Town resident Barbara Ann Moss gave Litchfield a petition signed by 50 senior citizens who, "felt like their right to vote was being taken away."
Throughout the hearing, ,Litchfield assured the audience that no one was taking any voters rights away.
"We are doing the best we can to accommodate every voter in town," Litchfield explained. "The senior center has donated their van for the day to transport voters, there will be handicap accessible parking. This will make sure that the polling location will stay the same even when the precinct lines are changed."
At the Board of Selectmen meeting March 12, Town registrars Jack Shea, Rod Fountain, and Tom Mango met with the selectmen asking if there had been a decision.
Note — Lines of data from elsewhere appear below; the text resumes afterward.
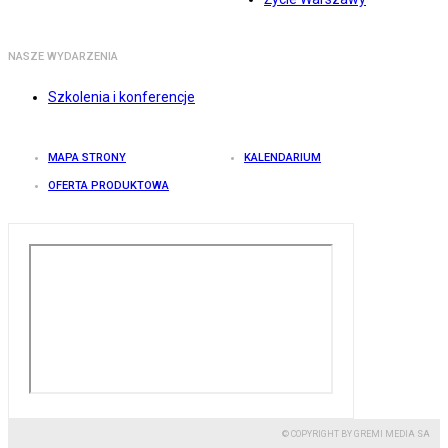
NASZE WYDARZENIA
Szkolenia i konferencje
MAPA STRONY
KALENDARIUM
OFERTA PRODUKTOWA
© COPYRIGHT BY GREMI MEDIA SA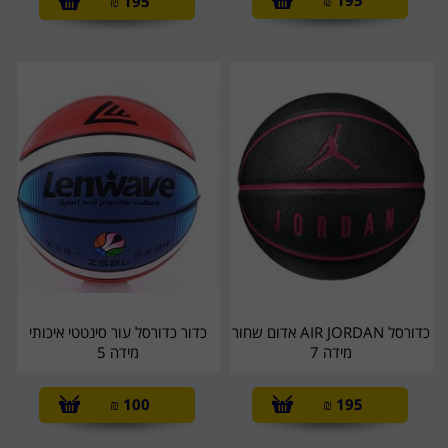
₪
195
₪
195
כדורסל AIR JORDAN אדום שחור
כדור כדורסל עור סינטטי איכותי
מידה 7
מידה 5
₪
100
₪
195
"When I first learned about this it seemed like a good plan," Barry said. "Then I thought of a few issues that might be of concern."
Barry explained that voter disenfranchisement, a possible sewer project on Main St. and renovations to the high school will have to be considered before a resolution can be made.
"Whatever may happen with those projects, education will continue," Fountain said. "The flow of traffic from students will be greater than that of the voters."
Thompson said he wanted to clarify with the school committee on their decision to instate a two year probationary period on the polling location.
"If we put all our eggs in one basket now and we don't know what will come down the road we might be in an even less favorable position," Barry said.
The measure was not passed and the precinct locations will stay at their current space.